═══ SOURCE DATA ═══

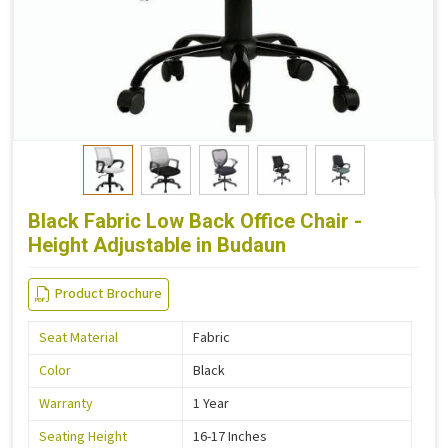
Black Fabric Low Back Office Chair -
Height Adjustable in Budaun
Product Brochure
Seat Material
Fabric
Color
Black
Warranty
1 Year
Seating Height
16-17 Inches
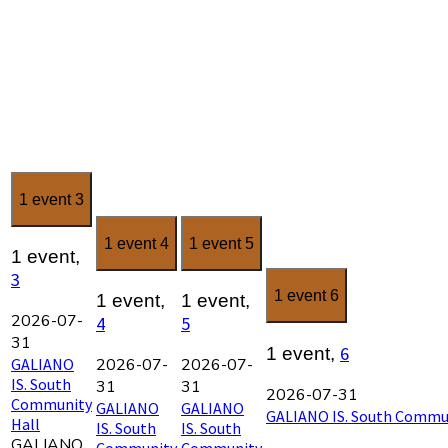
1 event
3
1 event
4
1 event
5
1 event,
3
1 event
6
1 event,
1 event,
2026-07-
4
5
31
6
1 event,
GALIANO
2026-07-
2026-07-
IS. South
31
31
2026-07-31
Community
GALIANO
GALIANO
GALIANO IS. South Commun
Hall
IS. South
IS. South
GALIANO
Community
Community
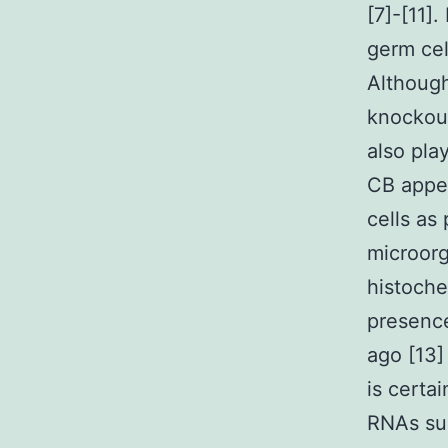
[7]-[11]
germ cel
Although
knockout
also pla
CB appe
cells as
microorg
histoche
presence
ago [13]
is certa
RNAs su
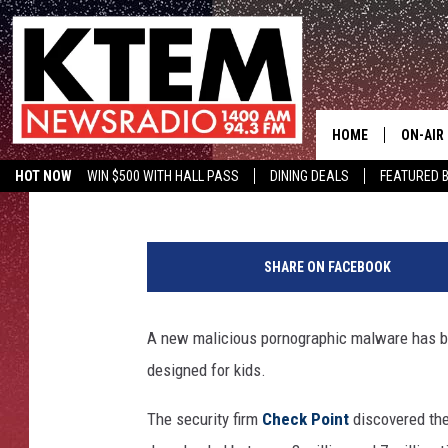
PORNOGRAPHIC MALWA
APPS FOR KIDS – SEE 
HOME
ON-AIR
Aaron Galloway
Published: January 18, 2018
HOT NOW
WIN $500 WITH HALL PASS
DINING DEALS
FEATURED B
SCHEDU
KTEM ON FACEBOOK
LISTEN LIVE
1
HOSTS
7
SHARE ON FACEBOOK
9
1
0
A new malicious pornographic malware has be
9
designed for kids.
5
0
The security firm
Check Point
discovered the
7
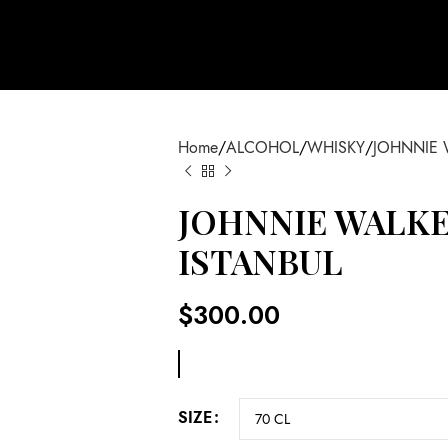
Home
ALCOHOL
WHISKY
JOHNNIE 
JOHNNIE WALKE
ISTANBUL
$
300.00
SIZE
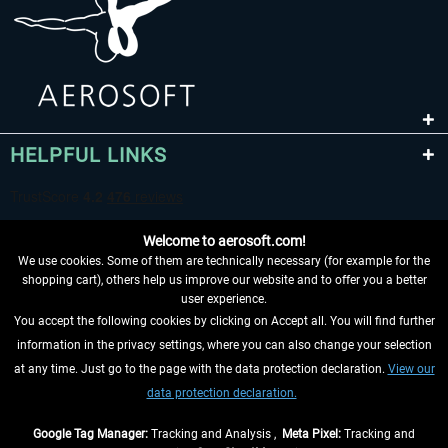
HELPFUL LINKS
Welcome to aerosoft.com!
We use cookies. Some of them are technically necessary (for example for the
shopping cart), others help us improve our website and to offer you a better
user experience.
You accept the following cookies by clicking on Accept all. You will find further
WITHDRAW FROM CONTRACT HERE
information in the privacy settings, where you can also change your selection
at any time. Just go to the page with the data protection declaration.
View our
INFORMATION
data protection declaration.
DON'T MISS THE LATEST NEWS
Google Tag Manager:
Tracking and Analysis ,
Meta Pixel:
Tracking and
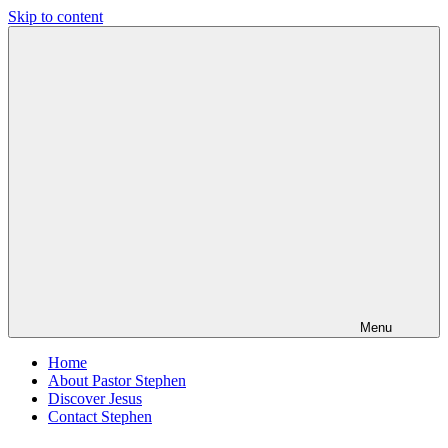
Skip to content
Pastor
Pastor
Stephen
at
Dedman
Living
Word
Baptist
Church,
Little
Elm,
TX
Menu
Home
About Pastor Stephen
Discover Jesus
Contact Stephen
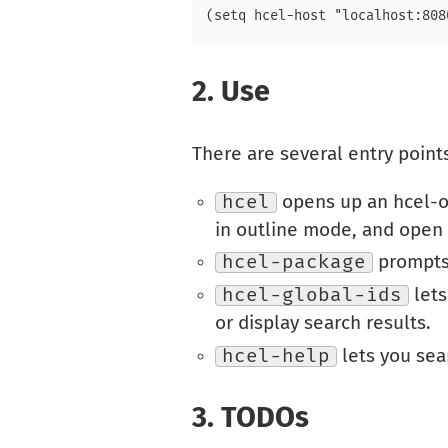
2.
Use
There are several entry point
hcel
opens up an hcel-ou
in outline mode, and open a
hcel-package
prompts 
hcel-global-ids
lets
or display search results.
hcel-help
lets you sear
3.
TODOs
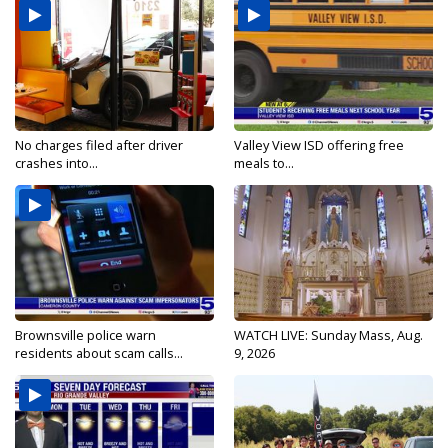
No charges filed after driver
Valley View ISD offering free
crashes into...
meals to...
Brownsville police warn
WATCH LIVE: Sunday Mass, Aug.
residents about scam calls...
9, 2026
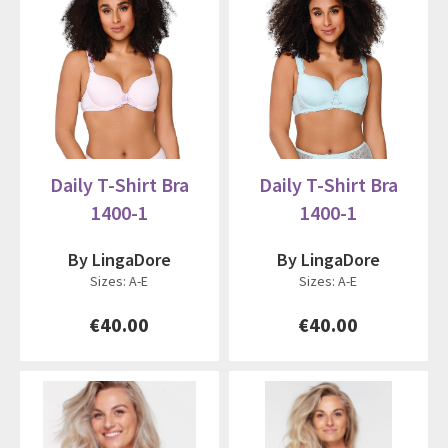
Daily T-Shirt Bra
Daily T-Shirt Bra
1400-1
1400-1
By LingaDore
By LingaDore
Sizes: A-E
Sizes: A-E
€40.00
€40.00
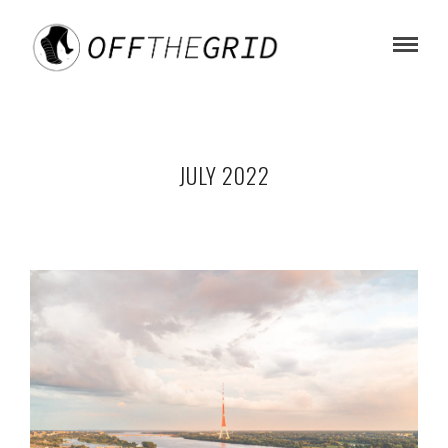
JULY 2022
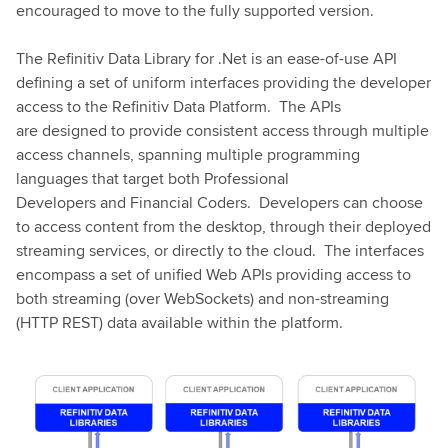
encouraged to move to the fully supported version.
The Refinitiv Data Library for .Net is an ease-of-use API
defining a set of uniform interfaces providing the developer
access to the Refinitiv Data Platform. The APIs
are designed to provide consistent access through multiple
access channels, spanning multiple programming
languages that target both Professional
Developers and Financial Coders. Developers can choose
to access content from the desktop, through their deployed
streaming services, or directly to the cloud. The interfaces
encompass a set of unified Web APIs providing access to
both streaming (over WebSockets) and non-streaming
(HTTP REST) data available within the platform.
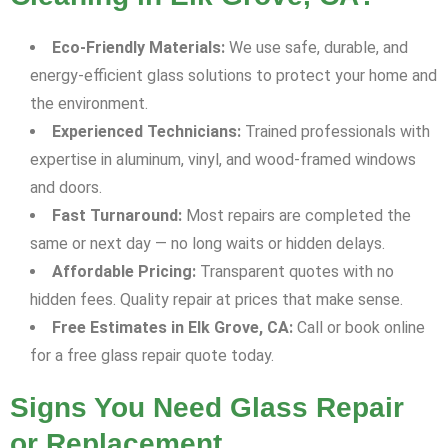
Eco-Friendly Materials:
We use safe, durable, and
energy-efficient glass solutions to protect your home and
the environment.
Experienced Technicians:
Trained professionals with
expertise in aluminum, vinyl, and wood-framed windows
and doors.
Fast Turnaround:
Most repairs are completed the
same or next day — no long waits or hidden delays.
Affordable Pricing:
Transparent quotes with no
hidden fees. Quality repair at prices that make sense.
Free Estimates in Elk Grove, CA:
Call or book online
for a free glass repair quote today.
Signs You Need Glass Repair
or Replacement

═══

**DESCRIPTION OF THE TASK**
Exactly how many lines in the listing above hold the string "View"? State the number by itself.

**RESPONSE BELOW**
2